From Plural Effusion: “Re: plural words. I see examples daily where someone sticks in an unneeded apostrophe.” Plurals shouldn’t have apostrophes except for one-letter items, such as the Oakland A’s or minding your p’s and q’s.

From You Interviewed Me: “Re: my HIStalk interview. It received lots of attention. You have certainly built an engaged group of readers.” Thanks to this CEO for giving me a rare post-interview report. I’m always up for talking to CIOs, clinician executives, frontline people, or anyone who would be interesting to readers who comes from the non-vendor side of the table. If that’s you and you can spare 30 minutes for a call, let me know.

From Pshaw: “Re: attrition goals. Epic in a nutshell.” Former Amazon managers say that the company meets its attrition goals by rating decent performers as not meeting its expectations. The company refers its “unregretted attrition rate,” where it expects managers to rank 5% of employees in the lowest tier that the company wouldn’t mine losing, voluntarily or otherwise. Amazon replaces a set percentage of less-performing employees annually. UPDATE: I’m changing this since while I was thinking that Epic stack ranks employees and I thought I read long ago that the company’s philosophy was to intentionally replace the bottom tier, I’m not sure that employees in that tier are fired. Perhaps some who works at Epic can elaborate further.

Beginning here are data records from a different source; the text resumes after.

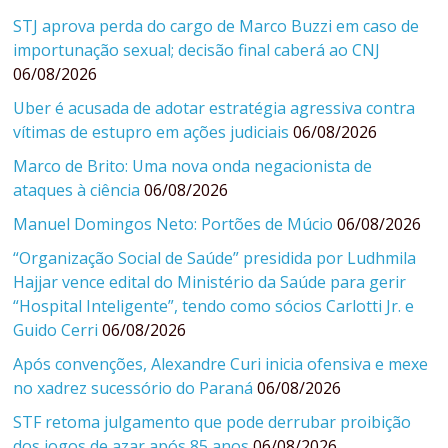
STJ aprova perda do cargo de Marco Buzzi em caso de
importunação sexual; decisão final caberá ao CNJ
06/08/2026
Uber é acusada de adotar estratégia agressiva contra
vítimas de estupro em ações judiciais
06/08/2026
Marco de Brito: Uma nova onda negacionista de
ataques à ciência
06/08/2026
Manuel Domingos Neto: Portões de Múcio
06/08/2026
“Organização Social de Saúde” presidida por Ludhmila
Hajjar vence edital do Ministério da Saúde para gerir
“Hospital Inteligente”, tendo como sócios Carlotti Jr. e
Guido Cerri
06/08/2026
Após convenções, Alexandre Curi inicia ofensiva e mexe
no xadrez sucessório do Paraná
06/08/2026
STF retoma julgamento que pode derrubar proibição
dos jogos de azar após 85 anos
06/08/2026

HIStalk Announcements and Requests

HIStalk sponsors benefit from being listed in our guide to major conferences, which provides on-site details for those that are exhibiting or attending so attendees can seek them out. Send me your ViVE 2023 information  by Wednesday, March 15 to be included. The ViVE 2023 exhibit hall floor plan shows 169 exhibiting companies, with separate musical stages for pop, hip hop, bluegrass, classics, and country (the latter being the largest by far, which wouldn’t be a plus for me). Glancing down the exhibitor list, I see a few dozen HIStalk sponsors, so those remaining dozens are welcome to contact Lorre to extend their reach beyond occupying a small patch of carpet for a half week.

Speaking of ViVE, I just got an email saying that the Clearsense-sponsored industry night entertainment is the Black Crowes. Two perpetually feuding brothers are all that’s left of the original lineup that formed 40 years ago, also the only two who played on their monster 1990 album “Shake Your Money Maker” or on their last new album in 2009.


Webinars

March 7 (Tuesday) noon ET.  “Prescribe RPA 2.0 to Treat Healthcare Worker Burnout.” Sponsor: Keysight Technologies. Presenters: Anne Foster, MS, technical consultant manager, Eggplant; Emily Yan, MPA, product marketing manager, Keysight Technologies. Half of US health systems plan to invest in robotic process automation by the end of this year, per Gartner. The concept is evolving to help with staff burnout and physician productivity. The presenters will introduce RPA 2.0, explain how to maximize its value, demonstrate how to quickly start on RPA 2.0 and test automation in one platform, and answer questions about healthcare automation.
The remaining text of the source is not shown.